Entries shown below:

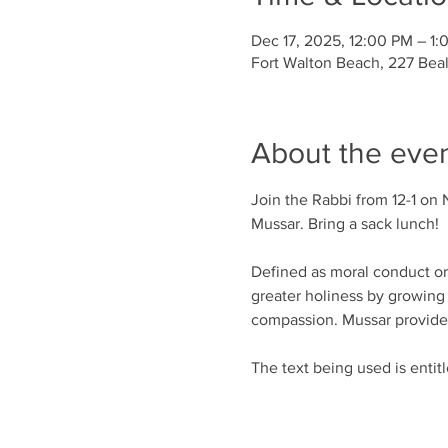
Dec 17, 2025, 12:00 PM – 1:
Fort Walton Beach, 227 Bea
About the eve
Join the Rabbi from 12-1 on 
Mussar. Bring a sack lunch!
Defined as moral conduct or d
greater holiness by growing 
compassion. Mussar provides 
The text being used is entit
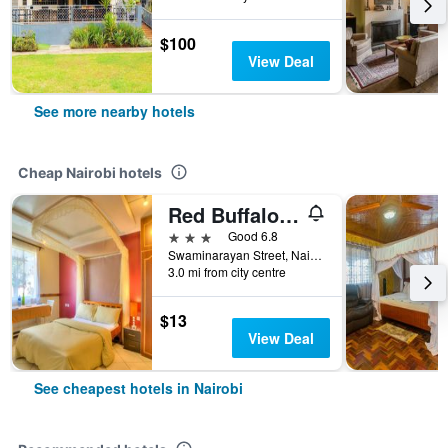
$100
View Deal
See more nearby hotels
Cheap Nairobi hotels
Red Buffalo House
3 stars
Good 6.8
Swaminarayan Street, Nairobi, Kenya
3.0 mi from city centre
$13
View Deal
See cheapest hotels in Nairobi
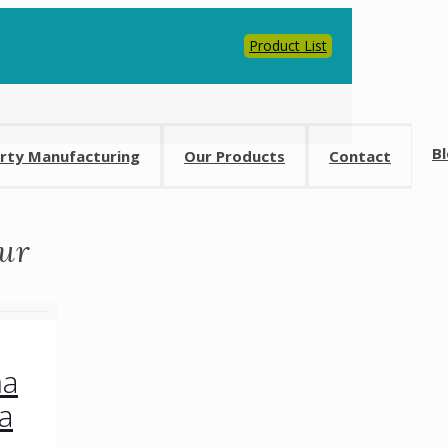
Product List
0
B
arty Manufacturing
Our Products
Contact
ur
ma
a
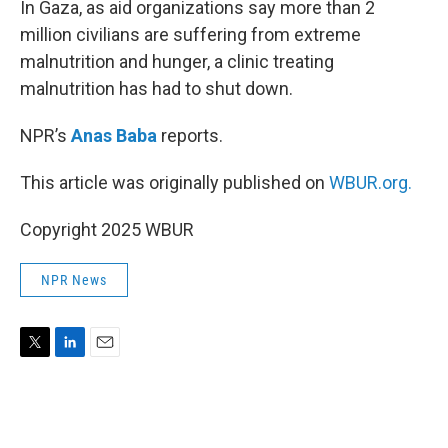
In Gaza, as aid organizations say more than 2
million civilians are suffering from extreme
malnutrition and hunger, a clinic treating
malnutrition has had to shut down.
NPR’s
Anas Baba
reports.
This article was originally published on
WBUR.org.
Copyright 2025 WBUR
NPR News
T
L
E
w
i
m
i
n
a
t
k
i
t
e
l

End of Entries shown.
Entries shown below:

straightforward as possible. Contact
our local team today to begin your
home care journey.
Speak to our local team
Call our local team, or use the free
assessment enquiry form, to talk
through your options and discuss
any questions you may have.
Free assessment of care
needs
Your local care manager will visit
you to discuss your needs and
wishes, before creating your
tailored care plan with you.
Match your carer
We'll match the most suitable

End of Entries shown.

- What is needed
Count every line of the entries that holds the string "local". Please answer with the count alone.

- Expected answer
4